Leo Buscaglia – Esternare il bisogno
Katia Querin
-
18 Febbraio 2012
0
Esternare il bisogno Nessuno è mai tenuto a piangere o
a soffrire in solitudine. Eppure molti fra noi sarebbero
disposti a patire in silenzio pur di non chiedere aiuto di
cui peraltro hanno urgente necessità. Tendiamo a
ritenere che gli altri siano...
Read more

...

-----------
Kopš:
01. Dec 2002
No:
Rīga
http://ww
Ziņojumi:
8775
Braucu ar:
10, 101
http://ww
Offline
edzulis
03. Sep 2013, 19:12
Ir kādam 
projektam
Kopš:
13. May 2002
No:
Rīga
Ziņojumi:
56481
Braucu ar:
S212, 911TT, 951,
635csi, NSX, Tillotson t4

WORK ORDER
Pull every line with the string "bisogno" out of the material.

SOLUTION FOR THIS EXERCISE
Leo Buscaglia – Esternare il bisogno
Esternare il bisogno Nessuno è mai tenuto a piangere o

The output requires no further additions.